▶ How to complete this task:
When the line containing "2024-03-31 03:26" is reached, include it and end there; set down verbatim every line before it, starting at the top of the records.

▶ Data for review:
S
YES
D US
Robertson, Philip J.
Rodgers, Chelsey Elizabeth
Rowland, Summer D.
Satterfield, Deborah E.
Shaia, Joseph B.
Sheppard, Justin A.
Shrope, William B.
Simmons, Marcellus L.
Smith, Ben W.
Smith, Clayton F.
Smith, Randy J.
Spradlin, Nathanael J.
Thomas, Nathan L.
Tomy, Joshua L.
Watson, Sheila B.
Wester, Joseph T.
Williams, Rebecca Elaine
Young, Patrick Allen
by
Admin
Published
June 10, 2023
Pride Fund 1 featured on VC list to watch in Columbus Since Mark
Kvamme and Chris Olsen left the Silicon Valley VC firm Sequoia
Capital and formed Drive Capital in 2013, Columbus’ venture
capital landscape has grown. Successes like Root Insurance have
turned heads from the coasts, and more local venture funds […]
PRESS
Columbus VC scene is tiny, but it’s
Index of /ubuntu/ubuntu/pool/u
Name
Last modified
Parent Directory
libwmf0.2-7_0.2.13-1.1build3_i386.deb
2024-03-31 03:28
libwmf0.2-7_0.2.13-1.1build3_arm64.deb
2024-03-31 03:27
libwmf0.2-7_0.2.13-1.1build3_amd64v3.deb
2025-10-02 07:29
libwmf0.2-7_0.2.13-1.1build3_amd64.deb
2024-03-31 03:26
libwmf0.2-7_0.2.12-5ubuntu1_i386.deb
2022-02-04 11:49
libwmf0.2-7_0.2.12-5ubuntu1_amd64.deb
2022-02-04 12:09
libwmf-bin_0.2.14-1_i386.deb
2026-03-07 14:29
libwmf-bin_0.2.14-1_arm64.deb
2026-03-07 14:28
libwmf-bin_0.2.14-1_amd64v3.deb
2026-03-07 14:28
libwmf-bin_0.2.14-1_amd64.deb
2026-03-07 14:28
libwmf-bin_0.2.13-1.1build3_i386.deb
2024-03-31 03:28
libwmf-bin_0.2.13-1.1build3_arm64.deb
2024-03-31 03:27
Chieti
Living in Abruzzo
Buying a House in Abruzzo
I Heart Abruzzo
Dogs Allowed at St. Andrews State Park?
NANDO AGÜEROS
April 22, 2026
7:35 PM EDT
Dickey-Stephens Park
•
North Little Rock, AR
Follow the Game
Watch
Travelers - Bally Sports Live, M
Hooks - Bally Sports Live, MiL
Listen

▶ Reply:
S
YES
D US
Robertson, Philip J.
Rodgers, Chelsey Elizabeth
Rowland, Summer D.
Satterfield, Deborah E.
Shaia, Joseph B.
Sheppard, Justin A.
Shrope, William B.
Simmons, Marcellus L.
Smith, Ben W.
Smith, Clayton F.
Smith, Randy J.
Spradlin, Nathanael J.
Thomas, Nathan L.
Tomy, Joshua L.
Watson, Sheila B.
Wester, Joseph T.
Williams, Rebecca Elaine
Young, Patrick Allen
by
Admin
Published
June 10, 2023
Pride Fund 1 featured on VC list to watch in Columbus Since Mark
Kvamme and Chris Olsen left the Silicon Valley VC firm Sequoia
Capital and formed Drive Capital in 2013, Columbus’ venture
capital landscape has grown. Successes like Root Insurance have
turned heads from the coasts, and more local venture funds […]
PRESS
Columbus VC scene is tiny, but it’s
Index of /ubuntu/ubuntu/pool/u
Name
Last modified
Parent Directory
libwmf0.2-7_0.2.13-1.1build3_i386.deb
2024-03-31 03:28
libwmf0.2-7_0.2.13-1.1build3_arm64.deb
2024-03-31 03:27
libwmf0.2-7_0.2.13-1.1build3_amd64v3.deb
2025-10-02 07:29
libwmf0.2-7_0.2.13-1.1build3_amd64.deb
2024-03-31 03:26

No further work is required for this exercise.